The reason will be displayed to describe this comment to others. Learn more.

It's a great point that the UDF tester doesn't propagate CRSes because it doesn't consider scalar arguments. We could add return_type_with_with_scalars() to the ScalarUdfTester?

@yutannihilation
Copy link
Contributor Author

yutannihilation commented Nov 7, 2025

We could add return_type_with_with_scalars() to the ScalarUdfTester?

Thanks for the hint! I tried it, but currently I'm seeing this error. I hope if this is just my implementation is not good, but ScalarUdfTester::return_type() goes a different code path than actually invoking the function...?

called `Result::unwrap()` on an `Err` value: NotImplemented("st_point([Arrow(Float64), Arrow(Float64), Arrow(UInt16)]): No kernel matching arguments")

edit: answer to self. return_field_from_args() calls return_type(), not return_type_from_args_and_scalars().

https://github.com/apache/datafusion/blob/f32984b2dbf9e5a193c20643ce624167295fbd61/datafusion/expr/src/udf.rs#L628-L637

Copy link
Member

@paleolimbot paleolimbot left a comment

Choose a reason for hiding this comment

The reason will be displayed to describe this comment to others. Learn more.

edit: answer to self. return_field_from_args() calls return_type(), not return_type_from_args_and_scalars().

I think you're looking at the default trait implementation...I'm pretty the SedonaScalarFunction/SedonaKernel handles that correctly. I think that the return_type_from_args_and_scalars() here is returning None (I can't spot exactly why...popping through that in the debugger might help).

Comment on lines 243 to 250
fn return_type_from_args_and_scalars(
&self,
args: &[SedonaType],
scalar_args: &[Option<&ScalarValue>],
) -> Result<Option<SedonaType>> {
let orig_args_len = args.len() - 1;
let orig_args = &args[..orig_args_len];
let orig_scalar_args = &scalar_args[..orig_args_len];
Copy link
Member

Choose a reason for hiding this comment

The reason will be displayed to describe this comment to others. Learn more.

I think we may need to check the number of arguments here (return None if it's not the expected number) to avoid a panic

@yutannihilation
Copy link
Contributor Author

I'm pretty the SedonaScalarFunction/SedonaKernel handles that correctly.

Yes. It seems the problem was that ScalarUdfTester holds ScalarUDF, not SedonaScalarUDF.

@paleolimbot
Copy link
Member

ScalarUdfTester holds ScalarUDF, not SedonaScalarUDF.
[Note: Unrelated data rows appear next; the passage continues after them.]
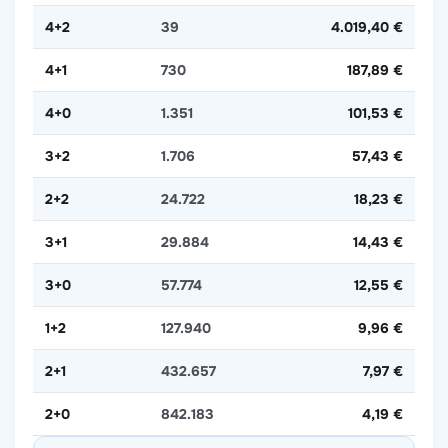
4+2
39
4.019,40 €
4+1
730
187,89 €
4+0
1.351
101,53 €
3+2
1.706
57,43 €
2+2
24.722
18,23 €
3+1
29.884
14,43 €
3+0
57.774
12,55 €
1+2
127.940
9,96 €
2+1
432.657
7,97 €
2+0
842.183
4,19 €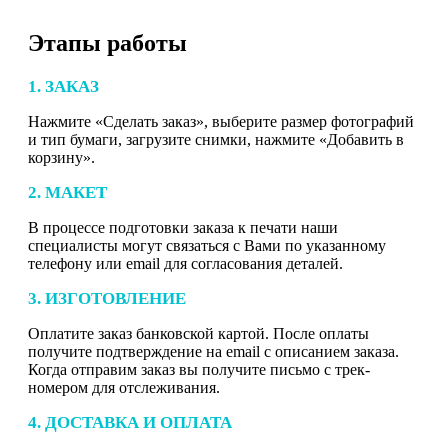
Этапы работы
1. ЗАКАЗ
Нажмите «Сделать заказ», выберите размер фотографий
и тип бумаги, загрузите снимки, нажмите «Добавить в
корзину».
2. МАКЕТ
В процессе подготовки заказа к печати наши
специалисты могут связаться с Вами по указанному
телефону или email для согласования деталей.
3. ИЗГОТОВЛЕНИЕ
Оплатите заказ банковской картой. После оплаты
получите подтверждение на email с описанием заказа.
Когда отправим заказ вы получите письмо с трек-
номером для отслеживания.
4. ДОСТАВКА И ОПЛАТА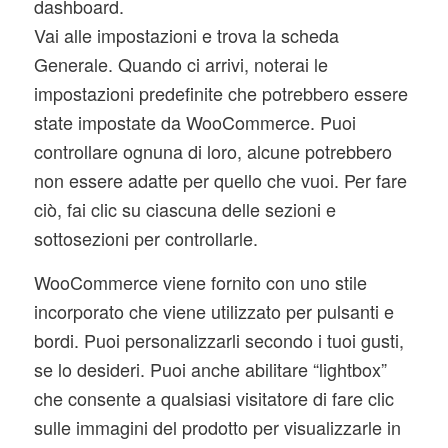
dashboard.
Vai alle impostazioni e trova la scheda
Generale. Quando ci arrivi, noterai le
impostazioni predefinite che potrebbero essere
state impostate da WooCommerce. Puoi
controllare ognuna di loro, alcune potrebbero
non essere adatte per quello che vuoi. Per fare
ciò, fai clic su ciascuna delle sezioni e
sottosezioni per controllarle.
WooCommerce viene fornito con uno stile
incorporato che viene utilizzato per pulsanti e
bordi. Puoi personalizzarli secondo i tuoi gusti,
se lo desideri. Puoi anche abilitare “lightbox”
che consente a qualsiasi visitatore di fare clic
sulle immagini del prodotto per visualizzarle in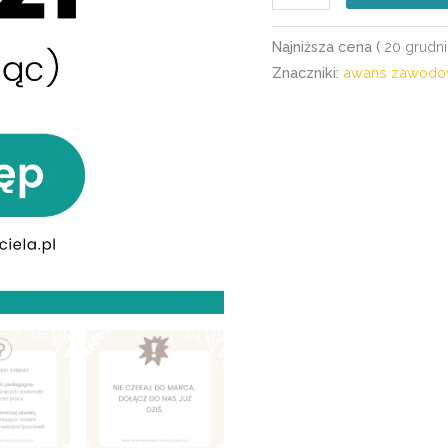
Najniższa cena (
20 grudni
Znaczniki:
awans zawod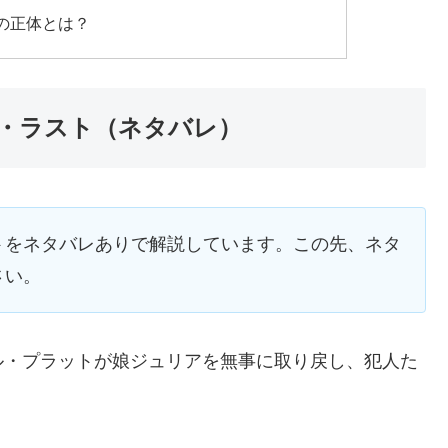
の正体とは？
・ラスト（ネタバレ）
トをネタバレありで解説しています。この先、ネタ
さい。
ル・プラットが娘ジュリアを無事に取り戻し、犯人た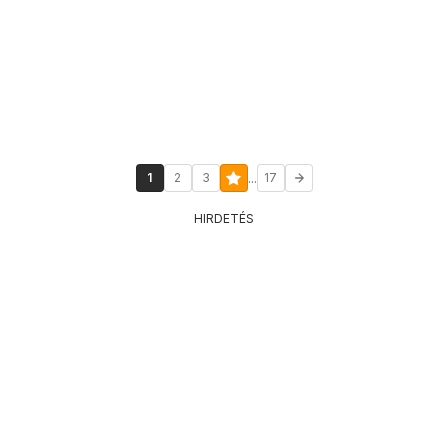
...
1
2
3
17
HIRDETÉS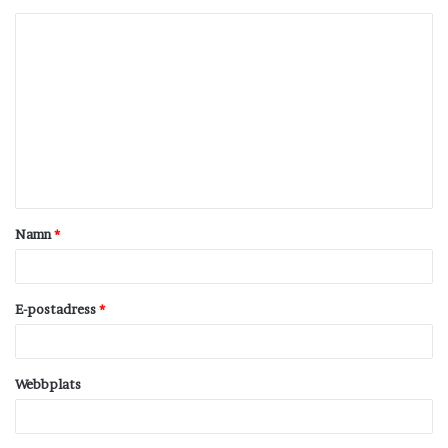
K
o
m
m
e
n
t
Namn
*
a
r
*
E-postadress
*
Webbplats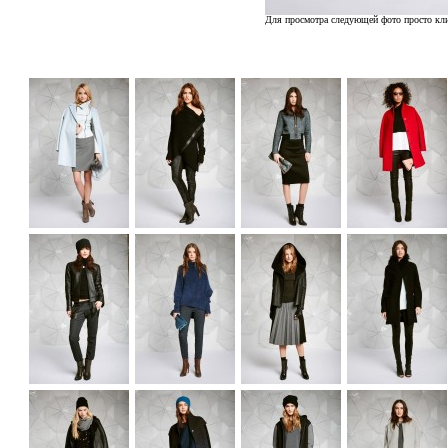
Для просмотра следующей фото просто кли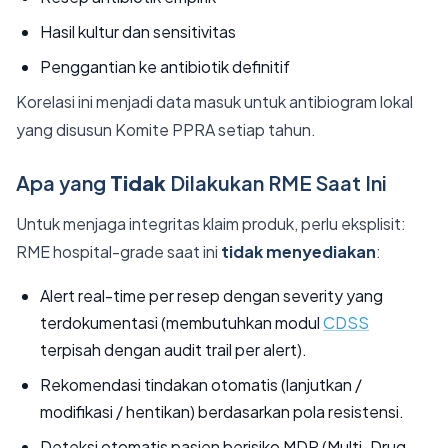
Hasil kultur dan sensitivitas
Penggantian ke antibiotik definitif
Korelasi ini menjadi data masuk untuk antibiogram lokal
yang disusun Komite PPRA setiap tahun.
Apa yang
Tidak
Dilakukan RME Saat Ini
Untuk menjaga integritas klaim produk, perlu eksplisit:
RME hospital-grade saat ini
tidak menyediakan
:
Alert real-time per resep dengan severity yang
terdokumentasi (membutuhkan modul
CDSS
terpisah dengan audit trail per alert).
Rekomendasi tindakan otomatis (lanjutkan /
modifikasi / hentikan) berdasarkan pola resistensi.
Deteksi otomatis pasien berisiko MDR (Multi-Drug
The ScalarUDF is what DataFusion will interact with and calling the trait functions should still give correct results 😬

@yutannihilation
Copy link
Contributor Author

Ah, thanks. Got it at last...

@yutannihilation
Copy link
Contributor Author

yutannihilation commented Nov 8, 2025

Okay, I think I figured out. I see two problems. (Sorry I was a bit confused. You are right in that functions around return_type() itself works correctly).
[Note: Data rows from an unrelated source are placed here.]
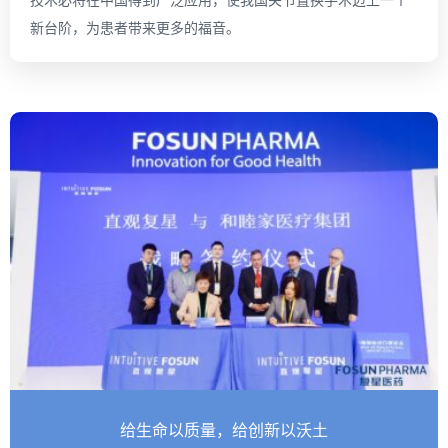
新台阶，为患者带来更多的福音。
给生命以质量，给创新以沃土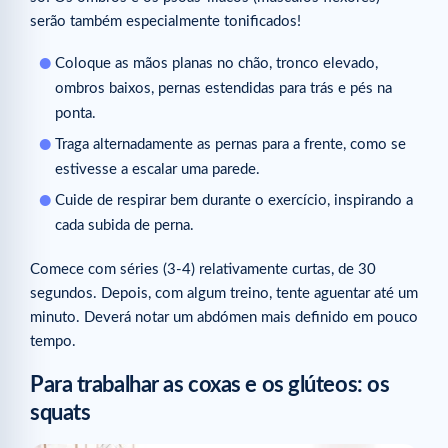
serão também especialmente tonificados!
Coloque as mãos planas no chão, tronco elevado,
ombros baixos, pernas estendidas para trás e pés na
ponta.
Traga alternadamente as pernas para a frente, como se
estivesse a escalar uma parede.
Cuide de respirar bem durante o exercício, inspirando a
cada subida de perna.
Comece com séries (3-4) relativamente curtas, de 30
segundos. Depois, com algum treino, tente aguentar até um
minuto. Deverá notar um abdómen mais definido em pouco
tempo.
Para trabalhar as coxas e os glúteos: os
squats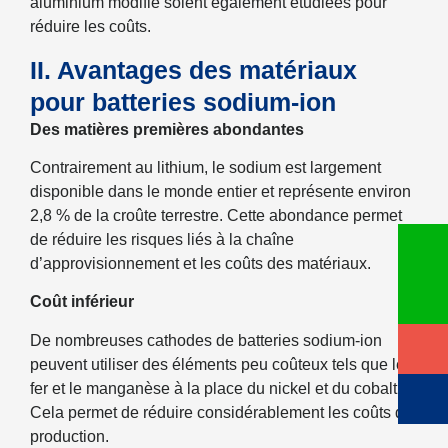
aluminium modifié soient également étudiées pour
réduire les coûts.
II. Avantages des matériaux
pour batteries sodium-ion
Des matières premières abondantes
Contrairement au lithium, le sodium est largement
disponible dans le monde entier et représente environ
2,8 % de la croûte terrestre. Cette abondance permet
de réduire les risques liés à la chaîne
d’approvisionnement et les coûts des matériaux.
Coût inférieur
De nombreuses cathodes de batteries sodium-ion
peuvent utiliser des éléments peu coûteux tels que le
fer et le manganèse à la place du nickel et du cobalt.
Cela permet de réduire considérablement les coûts de
production.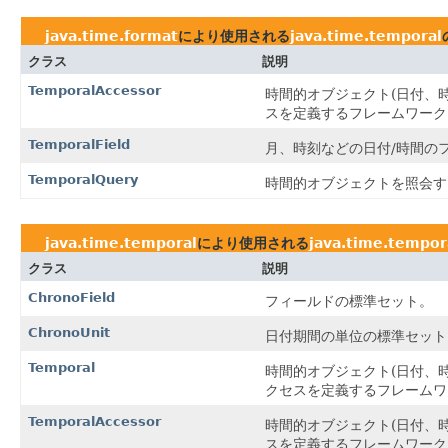
java.time.format
により使用される
java.time.temporal
クラス
説明
TemporalAccessor
時間的オブジェクト(日付、
スを定義するフレームワーク
TemporalField
月、時刻などの日付/時間の
TemporalQuery
時間的オブジェクトを照会す
java.time.temporal
により使用される
java.time.tempor
クラス
説明
ChronoField
フィールドの標準セット。
ChronoUnit
日付期間の単位の標準セット
Temporal
時間的オブジェクト(日付、
クセスを定義するフレームワ
TemporalAccessor
時間的オブジェクト(日付、
スを定義するフレームワーク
First, ScalarUdfTester::invoke() calls ScalarUdfTester::return_type(), which doesn't consider scalar arguments. So, we need some hatch to specify the return type calculated from the scalar arguments. Fortunately, we have the actual scalar arguments in these invoke_*() variants, so this is easy to fix, but a code looks a bit complicated.
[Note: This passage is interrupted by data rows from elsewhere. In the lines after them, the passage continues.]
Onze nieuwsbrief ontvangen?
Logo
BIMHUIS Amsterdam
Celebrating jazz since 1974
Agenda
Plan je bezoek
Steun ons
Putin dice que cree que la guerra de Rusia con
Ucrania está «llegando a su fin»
return_field: self.return_type()?.to_storage_field("", true)?.into(),

Second, ScalarUdfTester::assert_scalar_result_equals() also calls return_type(). In this case, we don't have clue to infer the result type, so probably it needs to be provided from outside.

let return_type = self.return_type().unwrap();

@paleolimbot paleolimbot marked this pull request as ready for review November 8, 2025 02:32
@paleolimbot paleolimbot marked this pull request as draft November 8, 2025 02:32
@yutannihilation yutannihilation marked this pull request as ready for review November 8, 2025 02:58
@yutannihilation
Copy link
Contributor Author

I think this is ready for review now, but with one caveat about the differences from PostGIS.

First, it seems PostGIS treats NULL CRS and unknown (0) CRS differently. I'm not sure where we should tweak in SedonaDB to match this behavior, but I decided not to address it in this pull request. So, I commented out the failing test with some comments.

postgres=# SELECT ST_SRID(ST_POINT(1, 1));
 st_srid
---------
       0
(1 row)

postgres=# SELECT ST_SRID(ST_POINT(1, 1, null));
 st_srid
---------

(1 row)

Also, another difference I found is that PostGIS doesn't accept CRS with authority e.g. EPSG:4326 while SedonaDB accepts. I don't think this difference is a problem, but I'm not sure if I should include this in the test cases.

Copy link
Member

@paleolimbot paleolimbot left a comment

Choose a reason for hiding this comment

The reason will be displayed to describe this comment to others. Learn more.

Also, another difference I found is that PostGIS doesn't accept CRS with authority e.g. EPSG:4326 while SedonaDB accepts. I don't think this difference is a problem, but I'm not sure if I should include this in the test cases.

We added ST_SetCrs() for this case to keep ST_SRID() more similar, although I think that the convenience of ST_Point(1, 2, '<string>') will be worth the slight digression from PostGIS...we also allow this in ST_Transform().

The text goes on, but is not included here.